Where a line in the listing contains the string "Царское", copy that line out.

*** Source data ***

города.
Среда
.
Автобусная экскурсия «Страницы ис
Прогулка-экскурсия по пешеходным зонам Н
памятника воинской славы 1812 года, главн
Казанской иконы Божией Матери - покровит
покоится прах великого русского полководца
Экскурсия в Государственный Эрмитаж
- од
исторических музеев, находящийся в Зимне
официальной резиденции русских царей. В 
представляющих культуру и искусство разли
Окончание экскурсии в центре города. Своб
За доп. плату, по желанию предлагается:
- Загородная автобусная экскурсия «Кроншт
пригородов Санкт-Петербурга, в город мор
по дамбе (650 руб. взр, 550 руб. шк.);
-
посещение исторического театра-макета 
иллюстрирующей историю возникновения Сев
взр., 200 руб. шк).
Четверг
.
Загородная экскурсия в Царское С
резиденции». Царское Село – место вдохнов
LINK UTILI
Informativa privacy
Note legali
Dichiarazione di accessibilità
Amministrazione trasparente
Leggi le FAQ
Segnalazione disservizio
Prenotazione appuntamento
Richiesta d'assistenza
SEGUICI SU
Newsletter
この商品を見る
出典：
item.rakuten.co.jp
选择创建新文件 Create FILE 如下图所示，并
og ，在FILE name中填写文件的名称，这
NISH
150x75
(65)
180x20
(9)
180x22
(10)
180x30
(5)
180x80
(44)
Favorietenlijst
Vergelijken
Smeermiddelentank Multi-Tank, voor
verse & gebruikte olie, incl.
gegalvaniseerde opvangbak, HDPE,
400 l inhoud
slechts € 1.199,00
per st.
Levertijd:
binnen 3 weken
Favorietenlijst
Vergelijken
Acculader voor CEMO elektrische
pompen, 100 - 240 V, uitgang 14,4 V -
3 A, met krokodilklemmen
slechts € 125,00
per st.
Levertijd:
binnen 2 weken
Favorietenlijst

***

### Solution:
Загородная экскурсия в Царское С
резиденции». Царское Село – место вдохнов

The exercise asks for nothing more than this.